I also explored two iterations, using the technique that I illustrated in the previous paragraph. The first one is applied to Rocky Mountains a painting by Albert Bierstadt. By applying some layers taken from the side portions of Feininger’s image, the center part of the Western landscape can be cropped, simultaneously showing multiple layers of sublimity. In another iteration I used Rockefeller Center, which consists of several buildings over multiple blocks, framed by two wings on Fifth Avenue. Although the main axis points towards the highest tower, the twin mid-height buildings in front, the buildings behind, and the view of the side streets, all mix-up different scales including pedestrians and cars. In my manipulation, each element intersects and integrates with others which are physically apart from it.
These analyses and manipulations offered to me a new way of looking at buildings, cities, and landscape. The focal point is not any more the subject itself but the relationship between a subject and her/his surrounding environment. The resulting three-dimensional network generates richer connections, while the overwhelming mixture of some of their components’ layering may suggest to address the notion of the sublime, as presented by Bierstadt’s rhetorical montage of a Western landscape with snowy alpine peaks, and to see this operation’s impact in the middle of a metropolitan condition.

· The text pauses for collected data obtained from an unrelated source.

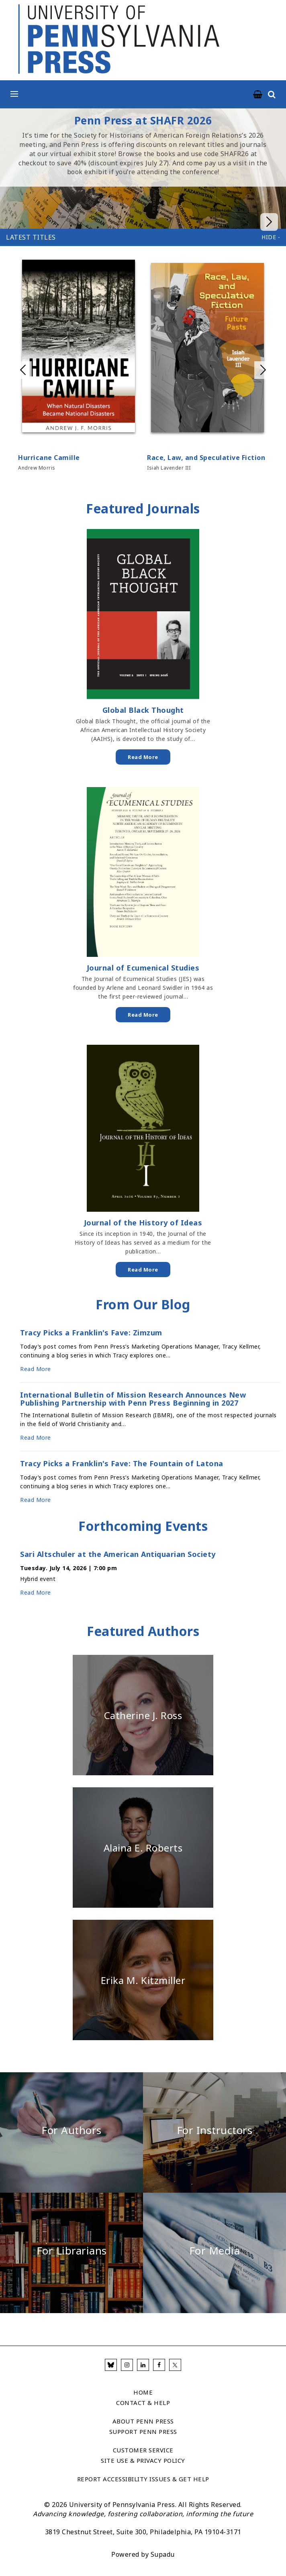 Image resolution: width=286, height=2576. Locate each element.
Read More (143, 757)
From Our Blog (143, 1304)
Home (143, 2392)
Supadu (163, 2554)
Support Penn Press (143, 2431)
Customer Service (143, 2450)
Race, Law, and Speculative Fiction (206, 457)
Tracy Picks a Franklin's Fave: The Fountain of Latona (121, 1463)
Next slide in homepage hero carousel (269, 168)
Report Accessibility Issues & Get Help (143, 2479)
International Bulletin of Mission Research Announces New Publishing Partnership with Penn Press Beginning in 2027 (133, 1399)
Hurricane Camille (49, 457)
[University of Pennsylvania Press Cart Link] (257, 94)
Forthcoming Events (143, 1525)
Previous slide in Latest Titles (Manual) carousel (23, 370)
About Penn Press (143, 2421)
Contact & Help (143, 2403)
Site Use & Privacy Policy (143, 2460)
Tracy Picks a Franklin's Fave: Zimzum (91, 1333)
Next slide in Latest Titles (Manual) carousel (263, 370)
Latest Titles (31, 237)
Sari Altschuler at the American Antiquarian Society (118, 1554) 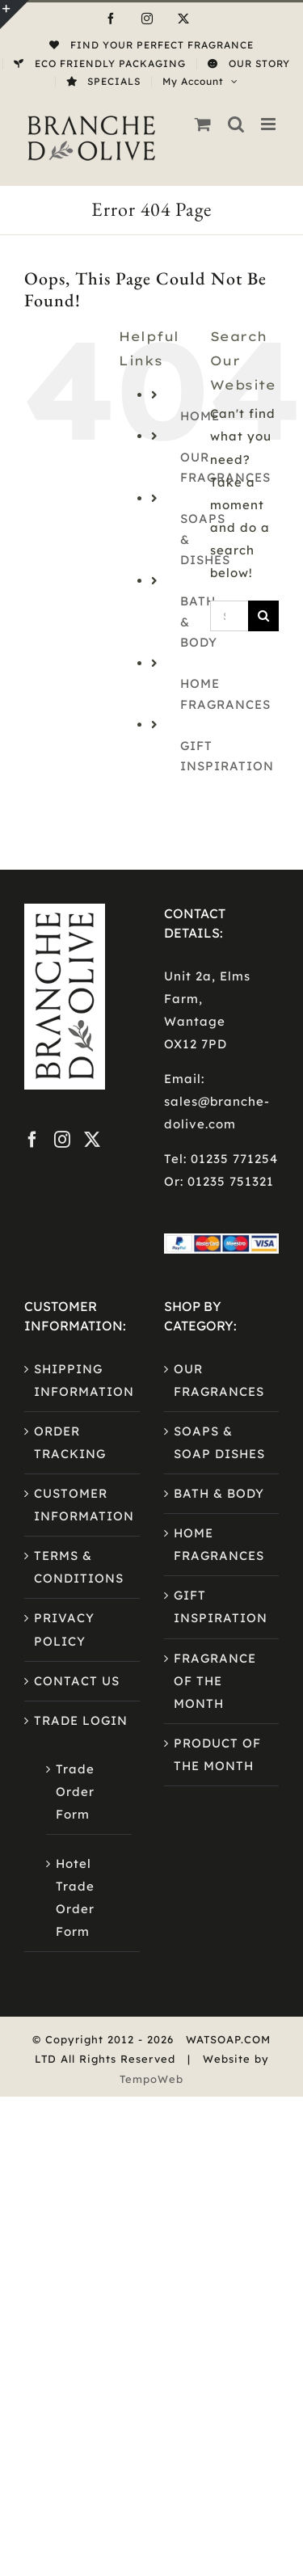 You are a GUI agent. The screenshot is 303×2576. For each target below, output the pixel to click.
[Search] (263, 616)
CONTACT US (77, 1681)
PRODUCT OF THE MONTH (217, 1754)
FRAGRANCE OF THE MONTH (215, 1681)
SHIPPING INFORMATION (83, 1380)
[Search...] (229, 616)
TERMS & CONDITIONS (79, 1567)
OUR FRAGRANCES (219, 1380)
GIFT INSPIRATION (220, 1606)
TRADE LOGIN (81, 1720)
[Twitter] (92, 1140)
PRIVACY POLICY (64, 1629)
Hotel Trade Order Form (75, 1897)
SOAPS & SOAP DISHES (219, 1442)
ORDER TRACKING (70, 1442)
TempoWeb (151, 2078)
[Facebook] (32, 1140)
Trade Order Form (75, 1791)
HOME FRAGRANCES (219, 1544)
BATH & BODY (219, 1493)
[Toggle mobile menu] (270, 124)
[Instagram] (62, 1140)
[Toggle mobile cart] (203, 124)
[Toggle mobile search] (236, 124)
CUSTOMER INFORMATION (83, 1505) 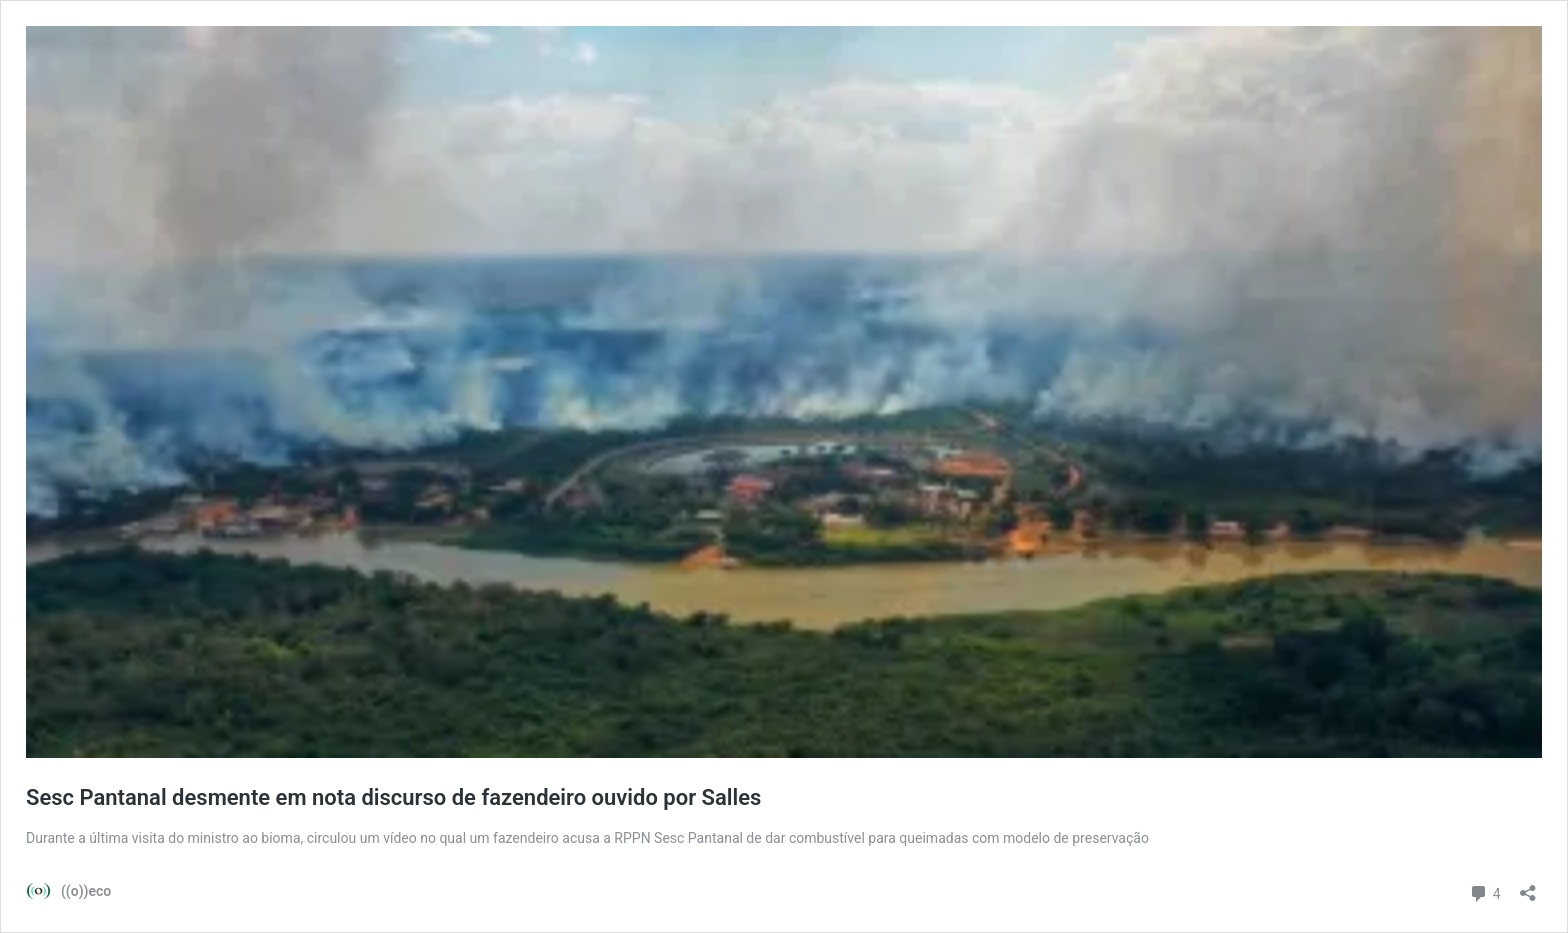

MANHATTA sublimity – an analytical film
Through this animation exercise, I focused on the conditions of subjectivity versus those of objectivity, to explore the depth of perceptual layers in the cityscape. The video starts with the heartbeat of a woman, whose figure I took from one of Feininger’s works, Jesuits III. She is the first subject, standing in a busy crowd, which is a partial scene extracted from the film Manhatta by Charles Sheeler and Paul Strand. Then, the audience will notice that this image, in fact, is a reflection on the eye of another subject, resulting from the animation of an image extracted from Selbstbildnis (Self-Portrait) by Feininger. With this layering, the position of subject shifts from the woman to the inside of a church, from where another subject is looking down towards the street. The view starts to zoom-out again, back to the woman in the street. This cut is from Barfüsserkirche II, the same painting that I analyzed in the previous section, although in this case the layering of silhouettes is manipulated and animated. The angle of vision is stable, but the image is dynamic; some areas are lightened-up or start showing other cityscapes. As described in the analytically exploded axonometric, this layering gives a clue about the environmental conditions surrounding the woman. Some scenes take place in front of her, while others are happening behind her, shown through reflected images. Although the video ends with the same sound as in the beginning, the audience by now may understand that the woman is not the only subject in the picture, but also other actors and the presences of activated architectural elements are at work.
Conclusion
The analyses and exercises reported in this paper describe some shared ideas about the influential and interdependent relationship between one element/person and others, and the conditions of duality/coexistence of subjectivity and objectivity. These relations imply that a city consists of multiple subjects and multiple layers in the process of constructing subjectivities. The feeling of sublime in a metropolitan context can be generated by a mixture of overwhelming profiles or sometimes the fear instilled by multiple activities happening at the same time and in the same place. When a subject’s attention switches to engage an object or an object appears to look back towards a subject, the oscillation of roles within what is supposed to be a wide gap triggers sublimity. Also, when one’s consciousness turns to deeper networks, unconscious connections begin to be activated. This rapid intersection, interaction, or integration powerfully urges getting inside “Metropolitan Sublimes.”
1. Tafuri, Manfredo. “The Disenchanted Mountain” in The American City. Cambridge: MIT Press, 1983. 453-503.
2. Lyonel Feininger, Church of the Minorities II, 1926.
3. Albert Bierstandt, Rocky Mountains, 1863.
4. Lyonel Feininger, Jesuiten III (Jesuits III), 1915.
5. Charles Sheeler and Paul Strand, Manhatta, 1921.
6. Lyonel Feininger, Selbstbildnis (Self-Portrait), 1915.